# Primitive layouts

In [None]:
import numpy as np
import nanoarrow as na
import pyarrow as pa

## Fixed Size Primitive Layout

A primitive value array represents an array of values where each value has the same physical size measured in bytes.

![](diagrams/primitive-diagram.svg)

For example a primitive array of int32s (4 bytes per value):

In [None]:
column1 = pa.array([1, 3, 9, 9, 2], type=pa.int32())
column1

In [None]:
column1.buffers()

In [None]:
na.array(column1).inspect()

##### Mutable vs Immutable

In [None]:
str_greeting = b"hello barcelona"
buf = pa.py_buffer(str_greeting)
buf

In [None]:
str_greeting[0] = b"f"

In [None]:
ba_greeting = bytearray(b"hello barcelona")
buf = pa.py_buffer(ba_greeting)
buf

In [None]:
ba_greeting[5] = ord('_')
ba_greeting

In [None]:
buf

In [None]:
struct.unpack("15s", buf.to_pybytes())

## Intermezzo: inspecting the buffers using PyArrow and nanoarrow

#### PyArrow

For a `pyarrow.Array`, we can use the `buffers()` method to get a list of all the buffers of the array. The information for each buffer inlcudes:

- adress of the buffer
- buffer size in bytes
- whether the buffer is in CPU or not (GPU)
- whether the buffer is mutable or not (buffers are generally mutable - changeable, but an Array is an immutable container in pyarrow)

In [None]:
column1.buffers()

In this case a simple, fixed width primitive array, there is only a single buffer for the data values.

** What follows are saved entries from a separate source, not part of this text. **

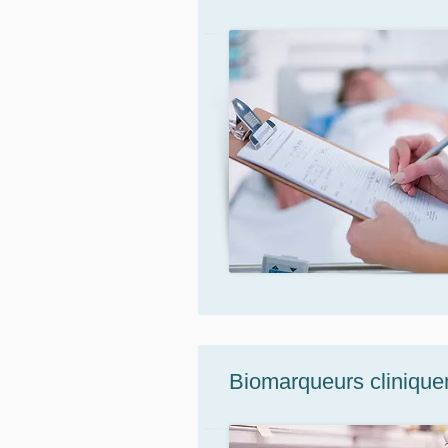
Biomarqueurs cliniquem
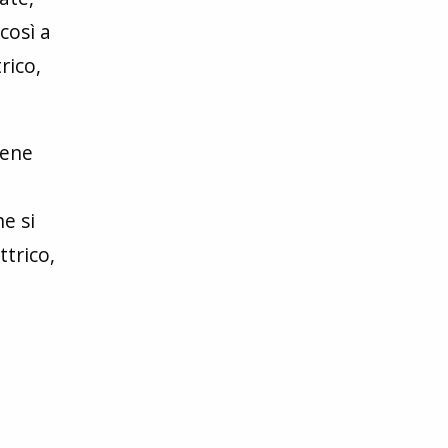
così a
rico,
iene
he si
trico,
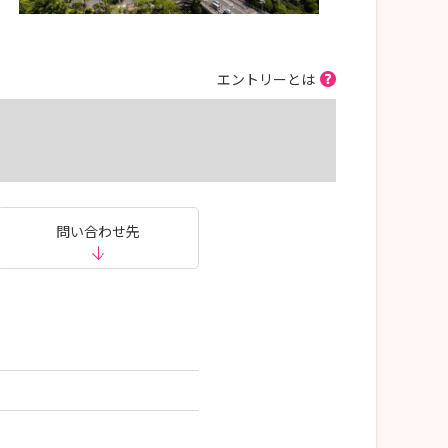
エントリーとは
問い合わせ先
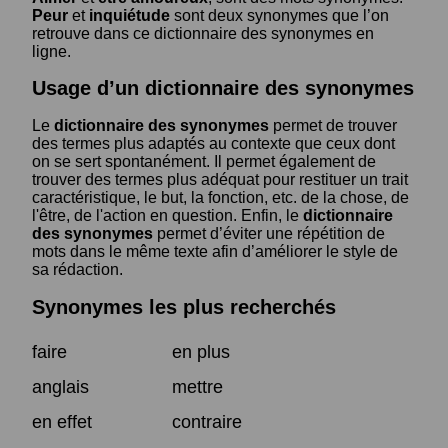
Peur
et
inquiétude
sont deux synonymes que l’on
retrouve dans ce dictionnaire des synonymes en
ligne.
Usage d’un dictionnaire des synonymes
Le
dictionnaire des synonymes
permet de trouver
des termes plus adaptés au contexte que ceux dont
on se sert spontanément. Il permet également de
trouver des termes plus adéquat pour restituer un trait
caractéristique, le but, la fonction, etc. de la chose, de
l'être, de l'action en question. Enfin, le
dictionnaire
des synonymes
permet d’éviter une répétition de
mots dans le même texte afin d’améliorer le style de
sa rédaction.
Synonymes les plus recherchés
faire
en plus
anglais
mettre
en effet
contraire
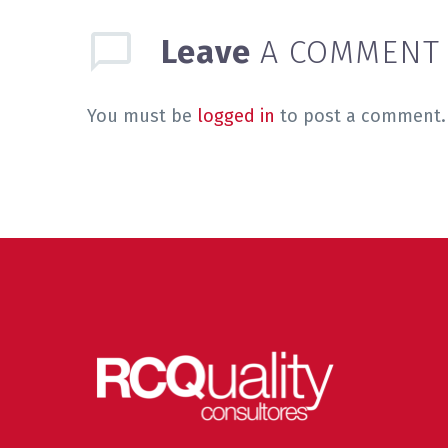
Leave
A COMMENT
You must be
logged in
to post a comment.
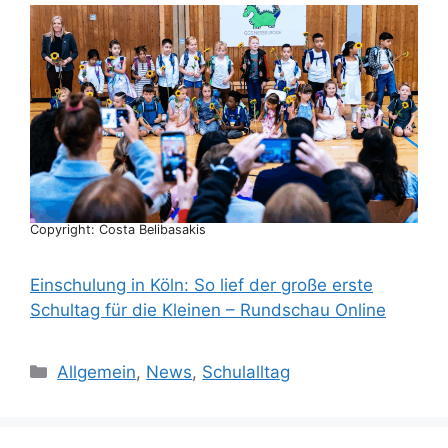
Copyright: Costa Belibasakis
Einschulung in Köln: So lief der große erste
Schultag für die Kleinen – Rundschau Online
Kategorien
Allgemein
,
News
,
Schulalltag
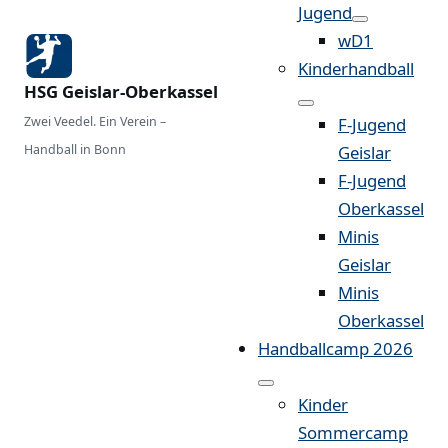
Jugend
wD1
Kinderhandball
HSG Geislar-Oberkassel
Zwei Veedel. Ein Verein –
F-Jugend
Handball in Bonn
Geislar
F-Jugend
Oberkassel
Minis
Geislar
Minis
Oberkassel
Handballcamp 2026
Kinder
Sommercamp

PyArrow doesn't provide direct easy access to the buffer content, but here are a few ways to inspect the buffer:

In [None]:
values_buffer = column1.buffers()[1]
values_buffer

In [None]:
# getting the raw bytes as a Python bytes object (note this makes a copy! don't do this with larger data)
values_buffer.to_pybytes()

In [None]:
# zero-copy view as a numpy array (using the buffer protocol)
# -> this just shows the raw bytes as well
np.array(values_buffer)

In [None]:
# in this case we know the buffer represents int32 values, so we can view the buffer as such
np.frombuffer(values_buffer, dtype=np.int32)

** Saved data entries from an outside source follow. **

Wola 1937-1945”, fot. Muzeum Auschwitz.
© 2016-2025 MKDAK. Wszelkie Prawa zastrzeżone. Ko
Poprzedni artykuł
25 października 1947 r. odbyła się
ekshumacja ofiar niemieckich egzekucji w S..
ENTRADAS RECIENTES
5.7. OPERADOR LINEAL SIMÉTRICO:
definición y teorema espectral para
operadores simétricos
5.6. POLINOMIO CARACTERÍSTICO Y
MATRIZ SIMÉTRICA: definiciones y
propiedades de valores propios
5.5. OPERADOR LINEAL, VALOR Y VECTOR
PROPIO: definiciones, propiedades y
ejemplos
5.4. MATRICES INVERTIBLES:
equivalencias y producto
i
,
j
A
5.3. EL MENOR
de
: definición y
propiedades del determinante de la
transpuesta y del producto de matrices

#### Inspecting buffers using nanoarrowna_column1 = na.array(column1)

In [None]:
na_column1 = na.array(column1)

To start, nanoarrow does have a functionality to print the details of the layout of a certain array, which already gives us insight into the buffers of the array:

In [None]:
na_column1.inspect()

Additionally, it also allows us to access the buffers directly through the `buffers` property:

In [None]:
na_column1.buffers

Nanoarrow does keep track of the context in which the buffer was created (i.e. it is part of an int64 array and represents the data values):

In [None]:
data_buffer = na_column1.buffers[1]

In [None]:
data_buffer

In [None]:
np.array(data_buffer)

## Support for null values

Arrow supports missing values or "nulls" for all data types: any value in an array may be semantically null, whether primitive or nested type.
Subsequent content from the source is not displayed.